BEGIN DATA UNDER STUDY
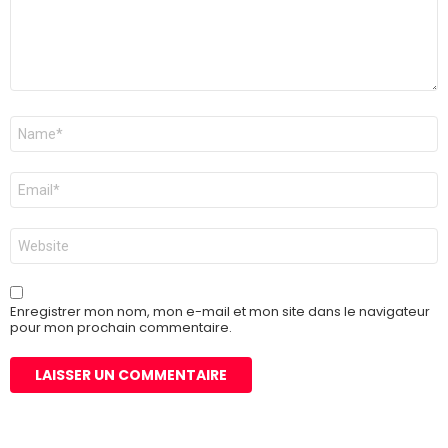
Nom
*
E-
mail
*
Site
web
Enregistrer mon nom, mon e-mail et mon site dans le navigateur
pour mon prochain commentaire.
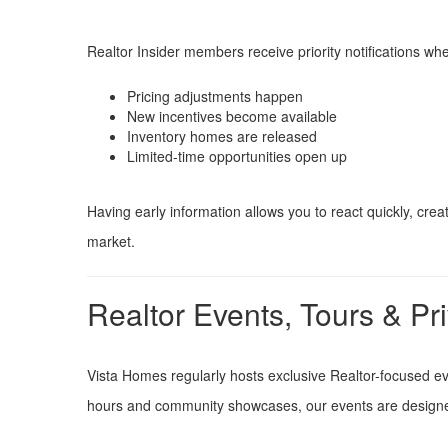
Realtor Insider members receive priority notifications wh
Pricing adjustments happen
New incentives become available
Inventory homes are released
Limited-time opportunities open up
Having early information allows you to react quickly, cr
market.
Realtor Events, Tours & Pr
Vista Homes regularly hosts exclusive Realtor-focused e
hours and community showcases, our events are designed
END DATA UNDER STUDY
_WHAT YOU NEED TO DO_.
Find the line that contains "Inventory homes are released" in the data above. Reproduce it and every later line exactly, through the last one.

_ANSWER FOR THE TASK_.
Inventory homes are released
Limited-time opportunities open up
Having early information allows you to react quickly, cr
market.
Realtor Events, Tours & Pr
Vista Homes regularly hosts exclusive Realtor-focused e
hours and community showcases, our events are designed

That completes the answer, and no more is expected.